Come detto, A.R.C.UM. è al fianco dei suoi associati per promuovere la loro crescita, mettendo anche a disposizione un repertorio e dei corsi, come la giornata che si svolgerà il 26 ottobre a Nocera Umbra: in questa occasione i coristi saranno invitati a lavorare con 5 maestri qualificati provenienti da diverse parti d’Italia. Anche l’Umbria però, può vantare maestri di prim’ordine, che hanno portato, e portano, le realtà locali ad alti livelli. Tra questi il maestro Piero Caraba del coro Città di Bastia, il maestro Vladimiro Vagnetti e il maestro Franco Radicchia, capo storico della coralità regionale. Al loro fianco c’è però una squadra di direttori che sta crescendo, come Stefania Piccardi, che dirige la sezione giovanile del coro Città di Bastia, con il quale ha ottenuto riscontri importanti in concorsi nazionali. Queste persone mettono al servizio dell’associazione la propria cultura, le proprie idee e la propria progettualità, che si espande anche oltre i confini nazionali.

Coro “Sandro Castiglione” diretto da Sara Cresta

«L’Umbria è una regione profondamente religiosa e, se andiamo indietro nel tempo, i cori che troviamo sono per lo più parrocchiali e di musica sacra, questo ha permesso la nascita di realtà di qualità. A ciò si è affiancata una coralità profana che, con repertori eterogenei, ha ottenuto – nel corso del tempo – ottimi risultati nei diversi concorsi (Arezzo, Vittorio Veneto, Fermo e Carpi). Un coro che riporta a casa un verdetto favorevole dà lustro a tutta la coralità regionale ed è da stimolo per gli altri. Voglio precisare, che la partecipazione ai concorsi non è l’unico interesse dell’Associazione: ci sono ensemble che hanno questo obiettivo perché hanno qualità, tenacia e un organico qualificato, ma abbiamo anche realtà il cui scopo è sociale e conviviale. Il corista è una persona che il martedì o il giovedì sera, anziché starsene a casa a guardare la televisione o andare al bar a fare una partita a carte, si alza dal divano e va alle prove, mettendo in funzione tutta un’area del cervello. Noi vogliamo far crescere tutti, sia chi ha iniziato da poco tempo, sia chi ha obiettivi più elevati», prosegua il Maestro Fiorucci.

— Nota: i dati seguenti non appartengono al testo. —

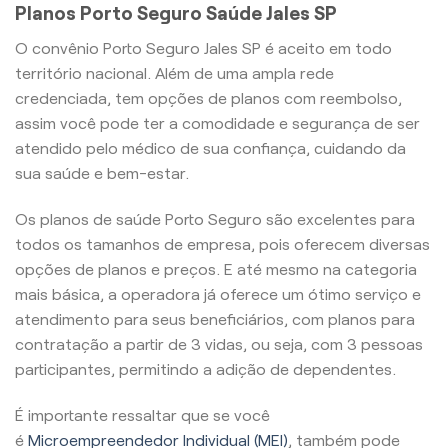
Planos Porto Seguro Saúde Jales SP
O convênio Porto Seguro Jales SP é aceito em todo
território nacional. Além de uma ampla rede
credenciada, tem opções de planos com reembolso,
assim você pode ter a comodidade e segurança de ser
atendido pelo médico de sua confiança, cuidando da
sua saúde e bem-estar.
Os planos de saúde Porto Seguro são excelentes para
todos os tamanhos de empresa, pois oferecem diversas
opções de planos e preços. E até mesmo na categoria
mais básica, a operadora já oferece um ótimo serviço e
atendimento para seus beneficiários, com planos para
contratação a partir de 3 vidas, ou seja, com 3 pessoas
participantes, permitindo a adição de dependentes.
É importante ressaltar que se você
é
Microempreendedor Individual (MEI)
, também pode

Corale di Monteluce diretta da Fabio Afrune

Ma le esibizioni non avvengono soltanto tramite concorsi: esistono le rassegne a cui partecipano cori provenienti anche da altre città: il protagonista non è solo il canto, ma anche condivisione e amicizia. Senza il peso di una giuria. A tal proposito, in preparazione c’è Choral day una rassegna regionale itinerante su 3-4 sedi diverse, prevista per la metà dicembre.